Pushback against federal agency rules, including litigation and state laws against ESG investing, will continue. This pushback reflects, in part, the high expected costs of new disclosure requirements, confusion around how to assess “materiality” on ESG matters, and other uncertainties associated with new and extensive requirements. Many companies are assessing their obligations and the extent to which their business and policies are impacted by ESG and anti-ESG regulations.
Companies that operate across borders also will have to comply with obligations across their respective markets. For example, the European Council recently approved the Corporate Sustainability Reporting Directive (CSRD). Under the CSRD, certain companies (including non-EU companies above certain thresholds) will be required to publish detailed information on a broad range of ESG topics. Many new regulations will require engagement, diligence and reporting across value chains.
5. Enhanced obligations related to technologies (AI, crypto, biometrics, and privacy)
Employers are seeing more regulatory activity related to workplace technologies and privacy. In 2022, President Biden released a Blueprint for an AI Bill of Rights; the EEOC issued guidance regarding AI-related disability discrimination; the NLRB announced a focus on monitoring and algorithm-driven management; and new state laws on electronic monitoring, including in New York and New Jersey, took effect. In addition, New York City’s bill regulating employers’ use of automated employment decision tools will take effect on January 1, 2023 (but enforcement is delayed until April 15, 2023). Other AI laws are pending at the federal, state and local levels and globally (eg, EU Draft Artificial Intelligence Act). Employers are auditing their current and near-term systems based on current requirements and preparing for future regulation of currently gray areas.

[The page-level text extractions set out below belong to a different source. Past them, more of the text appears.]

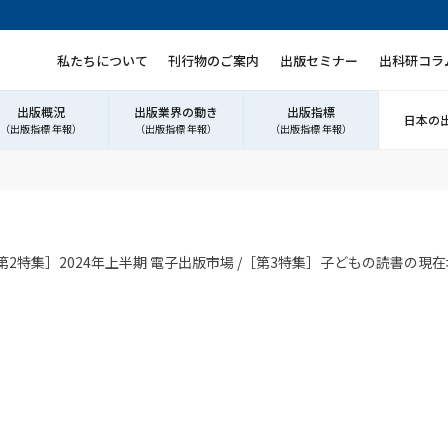
私たちについて
刊行物のご案内
出版セミナー
出科研コラ
出版概況
出版業界の動き
出版指標
日本の
（出版指標 年報）
（出版指標 年報）
（出版指標 年報）
［第2特集］2024年上半期 電子出版市場 /［第3特集］子どもの読書の現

Meanwhile, the first jury verdict in Illinois last year in a biometric privacy class action under the state’s law could lead to additional litigation, including over biometric timekeeping systems.
Regulators are also taking up cryptocurrency issues. In March, the DOL issued guidance (litigation is pending) advising employers to use “extreme care” before they consider adding a cryptocurrency option to a 401(k) plan’s investment menu and warning of a “investigative program.” Beyond wage and hour and tax issues, compensating employees with cryptocurrency that could be characterized as a “security” under applicable securities laws can raise significant complications.
Data security and data privacy remain top concerns for employers. Notably, the DOL has stepped up enforcement related to its cybersecurity guidance for employee retirement plans with high profile investigations, and ERISA class action lawsuits have been filed against plan sponsors, trustees and recordkeepers over alleged security breaches. On the privacy side, several laws will take effect in 2023, including the California Privacy Rights Act, which applies to HR data.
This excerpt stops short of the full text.